ただし、神棚の中にはかなり大きいサイズのものもあります。30センチを超える場合は粗大ごみとして処分することになります。自治体の規定に従って、粗大ごみの回収依頼をしましょう。

神社で処分する

もしも、神棚に魂入れをしているなら、ごみとして処分するのは宗教上問題があります。購入後に、神主さんなどに魂入れをしてもらった記憶がある場合は、神社に処分を依頼しましょう。

神棚を神社に持参すれば、祈祷とお焚き上げを行ったうえで神棚を処分してもらえます。

一般的な神社では、神棚の処分をまずは社務所(祈祷受付所)で依頼をしなくてはなりません。処分のための祈祷料は、6,000円~20,000円になるようです。

なお、近隣の神社が神棚の処分をしていないならば、宅配便や郵送で処分可能な神社に送るようにしましょう。

神棚の専門業者に処分してもらう

神棚を新しく買い替えるならば、神棚の販売店が古いものを回収してくれます

この場合は、業者が神棚の祈祷やお焚き上げもしてくれるので、魂入れをしていても安心して依頼することが可能です。

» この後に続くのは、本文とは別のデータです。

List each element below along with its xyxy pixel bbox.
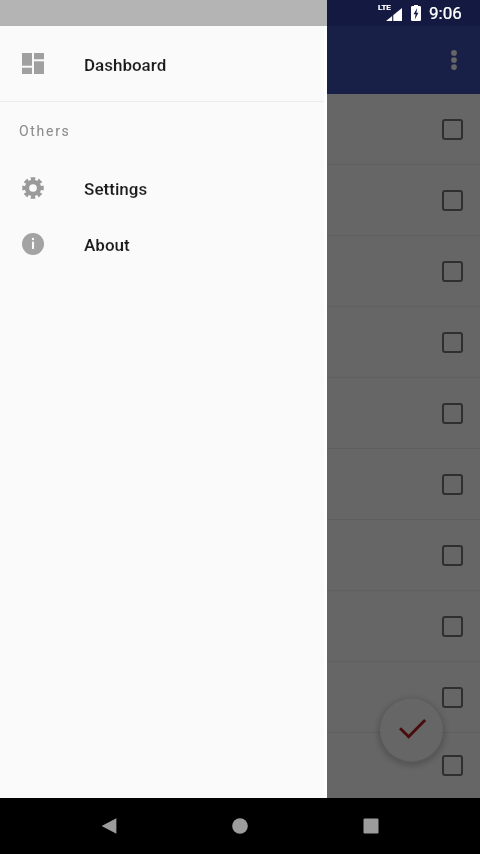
button[interactable] [0,662,480,733]
staticText: Dashboard [84,55,167,75]
button[interactable] [0,591,480,662]
button[interactable] [0,520,480,591]
staticText: Others [19,123,71,139]
button[interactable] [0,236,480,307]
button[interactable]: More options [432,38,476,82]
button[interactable] [0,94,480,165]
button[interactable] [0,378,480,449]
button[interactable]: About [0,216,327,272]
button[interactable] [0,165,480,236]
button[interactable] [0,733,480,798]
staticText: 9:06 [429,3,462,23]
staticText: Settings [84,179,148,199]
button[interactable] [0,307,480,378]
button[interactable]: Settings [0,160,327,216]
button[interactable] [0,449,480,520]
button[interactable]: Home [218,804,262,848]
button[interactable]: Recents [349,804,393,848]
button[interactable]: Back [87,804,131,848]
staticText: About [84,235,130,255]
button[interactable]: Done [380,698,443,761]
button[interactable]: Dashboard [0,26,327,101]
staticText: LTE [378,3,391,12]
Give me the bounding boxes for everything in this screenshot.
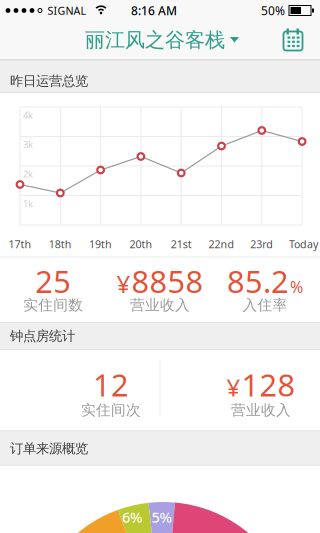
staticText: 85.2 <box>227 261 289 301</box>
staticText: 实住间数 <box>23 296 83 314</box>
staticText: 50% <box>261 2 285 18</box>
staticText: 8:16 AM <box>131 2 177 18</box>
staticText: 丽江风之谷客栈 <box>85 28 225 52</box>
staticText: 17th <box>8 237 32 251</box>
staticText: 6% <box>122 507 142 527</box>
staticText: 3k <box>23 138 33 151</box>
staticText: 8858 <box>132 261 204 301</box>
button[interactable]: 丽江风之谷客栈 <box>85 28 239 52</box>
staticText: 23rd <box>250 237 273 251</box>
staticText: 20th <box>129 237 152 251</box>
staticText: 128 <box>242 364 296 405</box>
staticText: % <box>290 276 303 297</box>
staticText: 营业收入 <box>130 296 190 314</box>
staticText: 19th <box>89 237 112 251</box>
staticText: 25 <box>35 261 71 301</box>
staticText: 入住率 <box>242 296 288 314</box>
staticText: 昨日运营总览 <box>10 73 88 89</box>
staticText: 18th <box>49 237 72 251</box>
button[interactable]: Calendar <box>279 27 307 55</box>
staticText: 营业收入 <box>231 401 291 419</box>
staticText: 实住间次 <box>81 401 141 419</box>
staticText: 21st <box>171 237 192 251</box>
staticText: SIGNAL <box>48 3 86 18</box>
staticText: 22nd <box>208 237 234 251</box>
staticText: 2k <box>23 168 33 180</box>
staticText: ¥ <box>116 268 130 300</box>
staticText: 钟点房统计 <box>10 328 75 344</box>
staticText: 4k <box>23 109 33 121</box>
staticText: ¥ <box>226 371 240 403</box>
staticText: 订单来源概览 <box>10 440 88 457</box>
staticText: 12 <box>93 364 129 405</box>
staticText: 1k <box>23 197 33 210</box>
staticText: Today <box>289 237 318 251</box>
staticText: 5% <box>152 507 172 527</box>
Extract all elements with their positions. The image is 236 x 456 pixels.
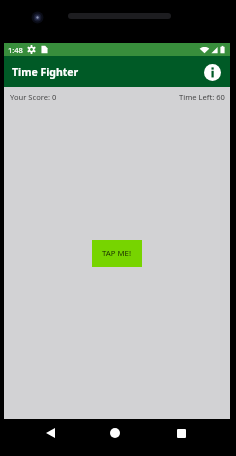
staticText: TAP ME! xyxy=(102,248,132,259)
staticText: Your Score: 0 xyxy=(10,92,57,102)
staticText: Time Fighter xyxy=(12,65,79,79)
button[interactable]: Recent apps xyxy=(167,419,195,447)
button[interactable]: TAP ME! xyxy=(92,240,142,267)
staticText: Time Left: 60 xyxy=(179,92,225,102)
staticText: 1:48 xyxy=(8,45,23,55)
button[interactable]: About xyxy=(199,59,225,85)
button[interactable]: Back xyxy=(36,419,64,447)
button[interactable]: Home xyxy=(101,419,129,447)
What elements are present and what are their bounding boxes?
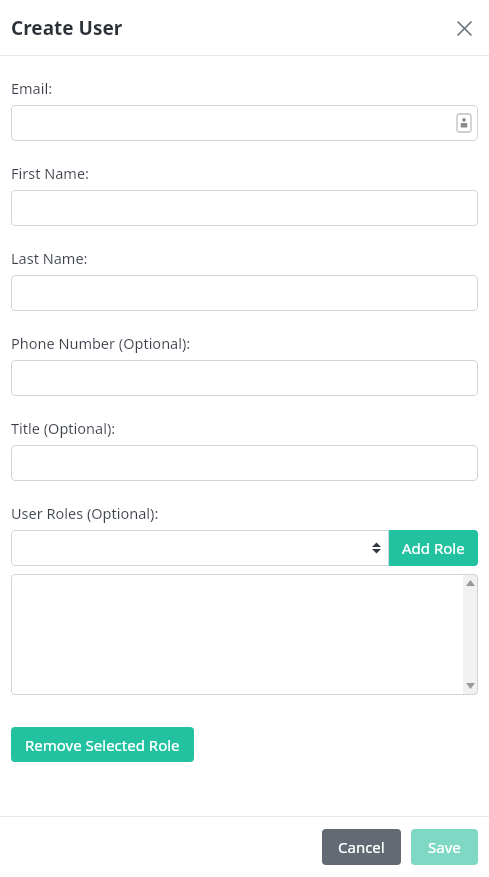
button[interactable]: Autofill contact (457, 114, 471, 132)
button[interactable]: Add Role (389, 530, 478, 566)
staticText: Remove Selected Role (25, 735, 180, 755)
button[interactable]: Close (451, 15, 477, 41)
staticText: Create User (11, 15, 123, 41)
staticText: Cancel (338, 837, 385, 857)
staticText: Save (428, 837, 461, 857)
staticText: User Roles (Optional): (11, 503, 159, 523)
button[interactable]: Save (411, 829, 478, 865)
staticText: Add Role (402, 538, 465, 558)
button[interactable]: Autofill contact (11, 105, 478, 141)
button[interactable]: Select role (11, 530, 389, 566)
button[interactable] (11, 360, 478, 396)
button[interactable]: Cancel (322, 829, 401, 865)
staticText: Email: (11, 78, 53, 98)
staticText: Last Name: (11, 248, 88, 268)
button[interactable]: Remove Selected Role (11, 727, 194, 762)
staticText: First Name: (11, 163, 89, 183)
staticText: Title (Optional): (11, 418, 116, 438)
button[interactable] (11, 574, 478, 695)
button[interactable] (11, 190, 478, 226)
button[interactable] (11, 445, 478, 481)
button[interactable] (11, 275, 478, 311)
staticText: Phone Number (Optional): (11, 333, 191, 353)
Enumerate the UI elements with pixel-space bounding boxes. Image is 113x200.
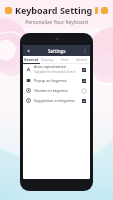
staticText: General — [24, 57, 38, 62]
staticText: Capitalize the first word of each senten… — [34, 70, 77, 75]
button[interactable]: Popup on keypress — [23, 75, 90, 85]
staticText: Personalize Your Keyboard — [25, 19, 88, 26]
button[interactable]: Sound — [73, 56, 90, 63]
button[interactable]: Auto capitalization — [23, 64, 90, 75]
button[interactable]: Auto capitalization toggle — [80, 66, 87, 73]
staticText: Display — [41, 57, 54, 62]
staticText: Auto capitalization — [34, 64, 67, 69]
staticText: Popup on keypress — [34, 78, 67, 83]
button[interactable]: More options — [81, 47, 88, 54]
button[interactable]: Vibrate on keypress — [23, 85, 90, 95]
button[interactable]: Suggestion on keypress toggle — [80, 97, 87, 104]
staticText: Suggestion on keypress — [34, 98, 75, 103]
staticText: Keyboard Setting — [15, 4, 93, 16]
button[interactable]: Display — [39, 56, 56, 63]
button[interactable]: Font — [56, 56, 73, 63]
staticText: Sound — [76, 57, 87, 62]
button[interactable]: Popup on keypress toggle — [80, 77, 87, 84]
button[interactable]: Back — [25, 47, 32, 54]
button[interactable]: Vibrate on keypress toggle — [80, 87, 87, 94]
staticText: Vibrate on keypress — [34, 88, 68, 93]
staticText: Settings — [48, 48, 66, 54]
staticText: Font — [61, 57, 69, 62]
button[interactable]: Suggestion on keypress — [23, 95, 90, 105]
button[interactable]: General — [23, 56, 39, 63]
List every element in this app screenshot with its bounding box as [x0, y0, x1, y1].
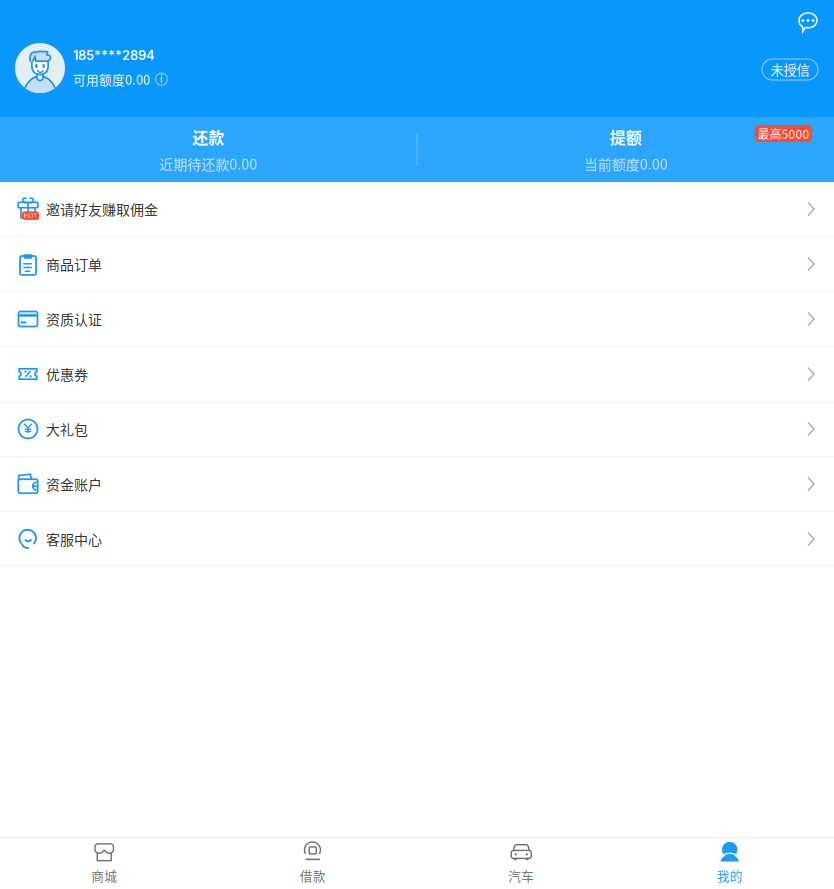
button[interactable]: 我的 [626, 838, 834, 889]
button[interactable]: HOT [0, 182, 834, 237]
staticText: 最高5000 [758, 125, 810, 142]
staticText: 可用额度0.00 [73, 70, 150, 88]
button[interactable]: 优惠券 [0, 347, 834, 402]
button[interactable]: 提额 [418, 117, 834, 182]
staticText: i [160, 72, 163, 85]
button[interactable]: 未授信 [762, 59, 818, 80]
staticText: 当前额度0.00 [584, 153, 668, 174]
staticText: 客服中心 [46, 529, 102, 549]
button[interactable]: 借款 [208, 838, 417, 889]
staticText: 借款 [300, 866, 326, 885]
staticText: 未授信 [770, 60, 810, 79]
staticText: 邀请好友赚取佣金 [46, 199, 158, 219]
button[interactable]: 大礼包 [0, 402, 834, 457]
button[interactable]: 资金账户 [0, 457, 834, 512]
staticText: 资质认证 [46, 309, 102, 329]
staticText: 我的 [717, 866, 743, 885]
staticText: 还款 [192, 125, 224, 148]
staticText: 资金账户 [46, 474, 102, 494]
staticText: 185****2894 [73, 48, 155, 63]
staticText: 大礼包 [46, 419, 88, 439]
button[interactable]: 汽车 [417, 838, 626, 889]
staticText: 商城 [91, 866, 117, 885]
staticText: 提额 [610, 125, 642, 148]
button[interactable]: 资质认证 [0, 292, 834, 347]
button[interactable]: 客服中心 [0, 512, 834, 567]
button[interactable]: 还款 [0, 117, 416, 182]
staticText: 优惠券 [46, 364, 88, 384]
button[interactable]: 消息 [798, 12, 818, 33]
staticText: 商品订单 [46, 254, 102, 274]
button[interactable]: 商品订单 [0, 237, 834, 292]
button[interactable]: 商城 [0, 838, 208, 889]
staticText: 汽车 [508, 866, 534, 885]
staticText: HOT [24, 212, 38, 220]
staticText: 近期待还款0.00 [159, 153, 257, 174]
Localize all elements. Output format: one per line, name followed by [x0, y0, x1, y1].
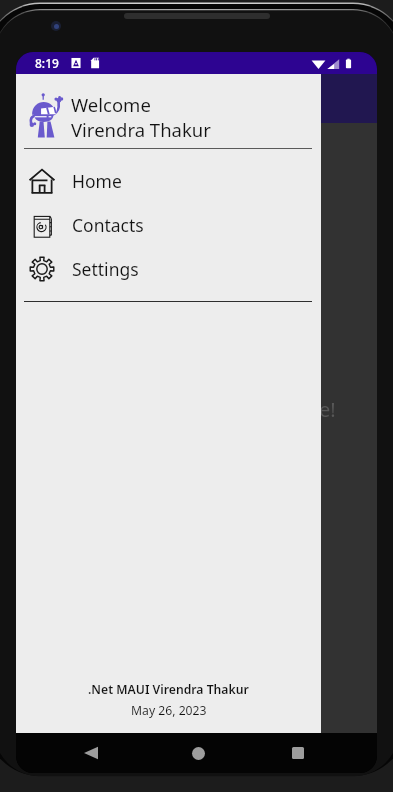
button[interactable]: Back — [73, 735, 109, 771]
staticText: Settings — [72, 257, 139, 281]
staticText: .Net MAUI Virendra Thakur — [88, 681, 249, 698]
staticText: 8:19 — [35, 55, 59, 71]
staticText: Virendra Thakur — [71, 117, 211, 142]
staticText: May 26, 2023 — [131, 702, 207, 719]
staticText: Welcome — [71, 92, 151, 117]
button[interactable]: Home — [180, 735, 216, 771]
staticText: Contacts — [72, 213, 144, 237]
staticText: Welcome! — [244, 396, 336, 423]
button[interactable]: Home — [16, 159, 321, 203]
button[interactable]: Settings — [16, 247, 321, 291]
button[interactable]: Recent apps — [280, 735, 316, 771]
staticText: Home — [72, 169, 122, 193]
button[interactable]: Contacts — [16, 203, 321, 247]
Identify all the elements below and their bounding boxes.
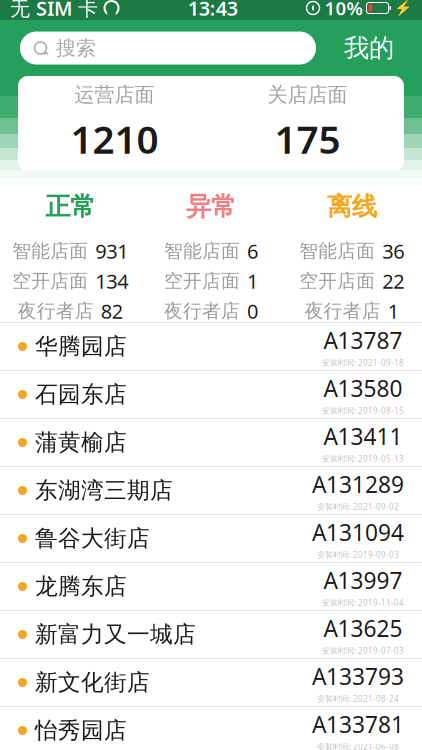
staticText: 安装时间: 2021-08-24 [317, 693, 399, 704]
staticText: 1 [388, 298, 399, 324]
staticText: A13997 [324, 565, 402, 595]
staticText: 175 [274, 113, 340, 164]
staticText: 夜行者店 [164, 300, 240, 322]
staticText: 安装时间: 2019-11-04 [322, 597, 404, 608]
staticText: 搜索 [56, 36, 96, 60]
button[interactable]: 新富力又一城店 [0, 611, 422, 658]
staticText: 安装时间: 2021-09-02 [317, 501, 399, 512]
button[interactable]: 东湖湾三期店 [0, 467, 422, 514]
staticText: ⚡ [394, 0, 412, 16]
staticText: 异常 [186, 191, 236, 222]
staticText: 空开店面 [12, 270, 88, 292]
staticText: 夜行者店 [305, 300, 381, 322]
staticText: 华腾园店 [35, 333, 127, 360]
staticText: 10% [324, 0, 362, 20]
staticText: A131289 [312, 469, 404, 499]
button[interactable]: 怡秀园店 [0, 707, 422, 750]
staticText: 离线 [327, 191, 377, 222]
staticText: 我的 [344, 32, 394, 64]
staticText: 0 [247, 298, 258, 324]
staticText: 智能店面 [164, 240, 240, 262]
staticText: 13:43 [188, 0, 238, 21]
staticText: 蒲黄榆店 [35, 429, 127, 456]
staticText: A133793 [312, 661, 404, 691]
staticText: 134 [95, 268, 128, 294]
staticText: A13580 [324, 373, 402, 403]
staticText: 安装时间: 2021-06-08 [317, 741, 399, 750]
staticText: 无 SIM 卡 [10, 0, 98, 21]
staticText: 安装时间: 2019-08-15 [322, 405, 404, 416]
staticText: 关店店面 [268, 82, 348, 107]
button[interactable]: 石园东店 [0, 371, 422, 418]
staticText: 空开店面 [299, 270, 375, 292]
staticText: 安装时间: 2019-05-13 [322, 453, 404, 464]
button[interactable]: 我的 [338, 26, 400, 70]
staticText: A13625 [324, 613, 402, 643]
staticText: A131094 [312, 517, 404, 547]
staticText: 安装时间: 2019-07-03 [322, 645, 404, 656]
button[interactable]: 鲁谷大街店 [0, 515, 422, 562]
staticText: 运营店面 [74, 82, 154, 107]
staticText: 空开店面 [164, 270, 240, 292]
staticText: 82 [101, 298, 123, 324]
button[interactable]: 龙腾东店 [0, 563, 422, 610]
staticText: 1210 [70, 113, 158, 164]
staticText: 龙腾东店 [35, 573, 127, 600]
staticText: A13787 [324, 325, 402, 355]
staticText: 安装时间: 2019-09-03 [317, 549, 399, 560]
staticText: 智能店面 [299, 240, 375, 262]
staticText: 22 [382, 268, 404, 294]
staticText: 智能店面 [12, 240, 88, 262]
button[interactable]: 新文化街店 [0, 659, 422, 706]
staticText: 6 [247, 238, 258, 264]
staticText: 931 [95, 238, 128, 264]
staticText: A13411 [324, 421, 402, 451]
button[interactable]: 搜索 [20, 32, 316, 64]
staticText: 夜行者店 [18, 300, 94, 322]
staticText: 新文化街店 [35, 669, 150, 696]
staticText: 东湖湾三期店 [35, 477, 173, 504]
staticText: 1 [247, 268, 258, 294]
staticText: 鲁谷大街店 [35, 525, 150, 552]
staticText: 正常 [45, 191, 95, 222]
staticText: 安装时间: 2021-09-18 [322, 357, 404, 368]
button[interactable]: 蒲黄榆店 [0, 419, 422, 466]
staticText: A133781 [312, 709, 404, 739]
staticText: 石园东店 [35, 381, 127, 408]
staticText: 怡秀园店 [35, 717, 127, 744]
staticText: 36 [382, 238, 404, 264]
button[interactable]: 华腾园店 [0, 323, 422, 370]
staticText: 新富力又一城店 [35, 621, 196, 648]
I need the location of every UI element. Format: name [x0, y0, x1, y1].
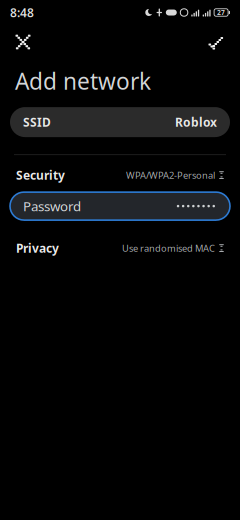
- staticText: Privacy: [16, 240, 59, 256]
- button[interactable]: SSID: [10, 107, 230, 137]
- staticText: 27: [217, 8, 225, 17]
- staticText: Add network: [15, 66, 151, 96]
- staticText: Use randomised MAC: [122, 242, 215, 254]
- staticText: Roblox: [175, 114, 217, 130]
- staticText: SSID: [23, 114, 51, 130]
- staticText: Password: [23, 197, 81, 215]
- button[interactable]: Close: [5, 25, 41, 59]
- staticText: WPA/WPA2-Personal: [126, 169, 215, 181]
- staticText: Security: [16, 167, 65, 183]
- button[interactable]: Privacy: [0, 237, 240, 259]
- button[interactable]: Security: [0, 164, 240, 186]
- staticText: 8:48: [10, 4, 34, 20]
- button[interactable]: Save network: [199, 25, 235, 59]
- button[interactable]: Password: [10, 192, 230, 220]
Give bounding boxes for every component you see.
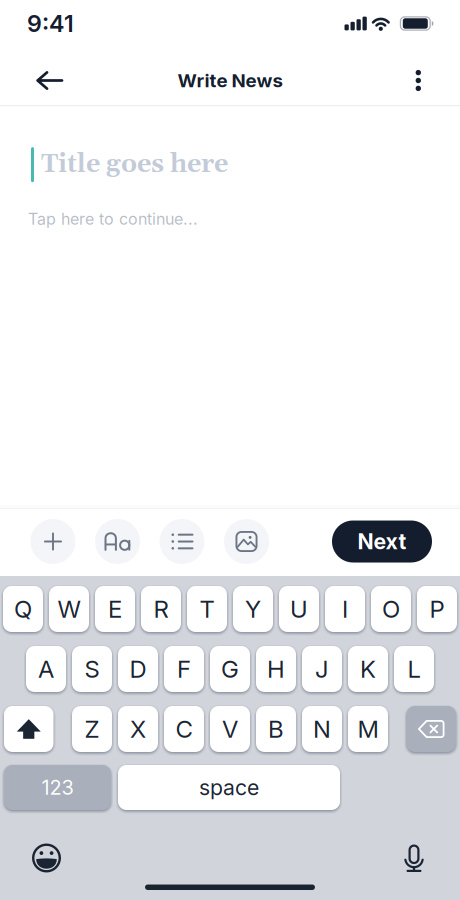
staticText: F [177,654,191,684]
staticText: Next [358,529,406,554]
button[interactable] [406,706,456,752]
button[interactable]: M [348,706,388,752]
staticText: Title goes here [41,149,228,181]
button[interactable]: W [49,586,89,632]
button[interactable]: V [210,706,250,752]
staticText: Z [84,714,100,744]
staticText: T [200,594,214,624]
button[interactable]: H [256,646,296,692]
staticText: A [38,654,54,684]
staticText: N [313,714,331,744]
button[interactable]: G [210,646,250,692]
staticText: V [222,714,238,744]
staticText: J [315,654,329,684]
button[interactable]: O [371,586,411,632]
button[interactable] [30,519,76,564]
button[interactable]: I [325,586,365,632]
staticText: G [221,654,239,684]
button[interactable]: space [118,765,340,810]
staticText: U [290,594,308,624]
button[interactable]: L [394,646,434,692]
staticText: C [176,714,192,744]
staticText: Y [245,594,261,624]
staticText: I [342,594,348,624]
staticText: S [84,654,100,684]
staticText: 9:41 [27,9,74,38]
button[interactable]: 123 [4,765,111,810]
button[interactable]: E [95,586,135,632]
button[interactable]: Z [72,706,112,752]
button[interactable] [403,844,460,872]
button[interactable] [4,706,54,752]
staticText: Q [14,594,32,624]
button[interactable]: B [256,706,296,752]
staticText: E [108,594,122,624]
staticText: W [58,594,80,624]
button[interactable]: A [26,646,66,692]
staticText: O [382,594,400,624]
staticText: D [130,654,146,684]
button[interactable]: S [72,646,112,692]
button[interactable]: N [302,706,342,752]
button[interactable] [160,519,204,564]
button[interactable] [95,519,140,564]
button[interactable]: P [417,586,457,632]
staticText: space [199,775,259,800]
button[interactable]: K [348,646,388,692]
staticText: P [430,594,444,624]
button[interactable] [416,56,460,105]
button[interactable] [0,53,63,108]
button[interactable]: F [164,646,204,692]
staticText: K [360,654,376,684]
button[interactable] [0,844,61,872]
staticText: Write News [178,69,282,92]
staticText: H [267,654,285,684]
button[interactable]: C [164,706,204,752]
button[interactable]: Y [233,586,273,632]
staticText: B [268,714,284,744]
staticText: 123 [42,775,74,800]
button[interactable]: J [302,646,342,692]
button[interactable]: U [279,586,319,632]
button[interactable]: Next [332,520,432,562]
button[interactable] [224,519,269,564]
button[interactable]: D [118,646,158,692]
staticText: X [130,714,146,744]
button[interactable]: X [118,706,158,752]
staticText: L [408,654,420,684]
staticText: Tap here to continue... [28,209,198,229]
button[interactable]: R [141,586,181,632]
staticText: R [154,594,168,624]
button[interactable]: T [187,586,227,632]
button[interactable]: Q [3,586,43,632]
staticText: M [358,714,378,744]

ただし、通販業者や神棚や仏具を専門に扱っていない業者は回収を行っていないこともあります。

神棚を買い替える予定ならば、その業者が回収サービスも行っているかを意識して選択すると良いでしょう。

処分・回収前にやっておきたいこと

処分・改修前にやっておきたいことは、特にありません。しかし、神棚をもう自宅に置かないのならばやっておくことがあります。それは、神棚に供えている「お札(おふだ)」の処分です。

神棚を新しいものに買い替えるならば、新しい神棚にお札を飾りなおせばいいのですが、神棚そのものをなくすならば「お札」の処分を考えなくてはなりません。

お札は、そのお札をもらった神社に返します。ただし、代々受け継いできていて、どこに返したらいいのか分からないならば、別の神社で貰ったり購入したりしたものも返納が可能な神社に返しましょう。

例えば、多くの神社には「返納所」という場所があり、こちらはお札、お守りであれば返納が可能です。

また、近所にお札を返せる神社がないならば、郵送で古札を返納可能としている神社に依頼します。郵送で返せる神社の代表例としては、伊勢神宮があります。

送り方は、「伊勢神宮司庁御中」宛に、「和紙や白い紙で包んだ古札」と「お焚きあげ希望であることを明記した礼状」と「お金を同封」した上で、現金書留で送ります。お金はおおよそ千円程度を同封しておいたら良いようです。

おわりに:神棚は宗教的にも正しい方法で処分しよう

神棚は燃える素材でできています。ですので、可燃ごみや粗大ごみとして処分ができます。しかし、神棚は魂入れの儀式をしているならば、ただのごみではなく神様の住まいになっています。

魂入れをしている神棚をごみとして捨てるのは宗教的に問題があります。神社や神棚の販売店に依頼して正しい方法で処分してください。

なお、神棚を処分したのちに新しいものを購入する予定がないならば、神棚に供えていたお札も適切に処分するようにしましょう。